Yesterday, I pointed out that your most obvious considerations in picking a manager should be that manager's personal stake in the fund and the fund's fee structure. Today, let's dig into these two factors a bit more.

Owner-oriented philosophy
If a top chef refused to eat at his or her own restaurant, you probably wouldn't dine there. You should apply the same approach to investment managers. After all, if prospective investment managers don't eat their own cooking, then why should you?

I see no flexibility in this test. If investment managers are confident in their ability over the long haul, they should happily be willing to invest all of their available assets into their own products. It's rare to find investment managers who have the bulk of their wealth under their own control yet fail to create value over a meaningful period of time.

Perhaps the most amazing example of this owner-oriented philosophy is Warren Buffett's Berkshire Hathaway (NYSE: BRK-A  ) (NYSE: BRK-B  ) . Nearly from day one, Buffett has had nearly 99% of his net worth in Berkshire. For decades, Buffett has exemplified the role of an owner-oriented manager -- and as a result, thousands of individuals all over the world have benefited financially from their long-term association with Berkshire.

Winners all around
When a manager's fortunes move in lockstep with those of his or her investors, the end result is usually favorable for everyone involved in the long run. Costco (Nasdaq: COST  ) co-founder Jim Sinegal, Wells Fargo's (NYSE: WFC  ) John Stumpf, American Express' (NYSE: AXP  ) Ken Chenault, and Sears Holdings' (Nasdaq: SHLD  ) Eddie Lampert are a few names that stand out as excellent managers with an exceedingly heavy shareholder bent. Both Lampert and Sinegal have significant personal stakes in their companies, and there are numerous other Buffett-like managers out there.

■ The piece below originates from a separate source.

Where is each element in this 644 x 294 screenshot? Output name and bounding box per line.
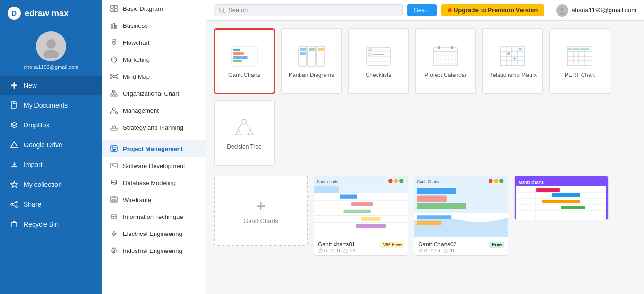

Yet it's up to you to do your own due diligence, to discover whether a manager passes the test. The work will pay rewards, since, in the asset-management world, a little digging can reveal some excellent candidates. If mutual funds are your choice, look no further than Benjamin Graham disciple Mason Hawkins and his Longleaf Funds, or Bruce Berkowitz and his Fairholme Funds, or Marty Whitman's Third Avenue Funds. You will find some common characteristics among all of these funds: high levels of insider ownership, straightforward communication, and excellent long-term performance. In fact, at Longleaf, insiders aren't allowed to invest outside the company's funds.

The private investment world, which includes hedge funds, also boasts some fantastic choices for long-term-oriented investors. My favorite example is the Pabrai Investment Funds, run by Mohnish Pabrai. His funds are nearly identical replicas of the original 1950s Buffett Partnerships. Pabrai charges no management fees until his funds deliver at least a 6% return to his investors, and like Buffett, Pabrai has the vast bulk of his family's wealth invested in the funds.

Another private manager worth watching is Mark Sellers at Sellers Capital. Sellers uses a more traditional fee structure, but his phenomenal performance over the past five or so years, coupled with the value he has created for his investors, entitles him to every single penny of his fees. My friend and fellow Fool contributor Emil Lee has had the opportunity to interview both Pabrai and Sellers.

Keep it simple
You would avoid investing in companies with excessive debt or no long-term earnings power. In the same way, applying a couple of simple filters in choosing an investment manager will eliminate a lot of poor performers. After you find the managers whose interests are aligned with those of their investors, your next step is to pay attention to costs -- the topic of my next article.

For now, I'll leave you with a comment from Buffett. When some MBA students asked him whether he would invest in a hedge fund, this is what he said:

Yes, if a 30 year old ... was running it, and they had all their money and their families' money in it and were sharing the downside. I have no complaint with incentive pay for hedge funds; I just want to make sure the person running it is as committed as his partners. ... You can occasionally find small groups of bright people who can do well over time. These people will be distinguished much more by temperament than IQ. You want to make sure that these people treat your money like it is their own.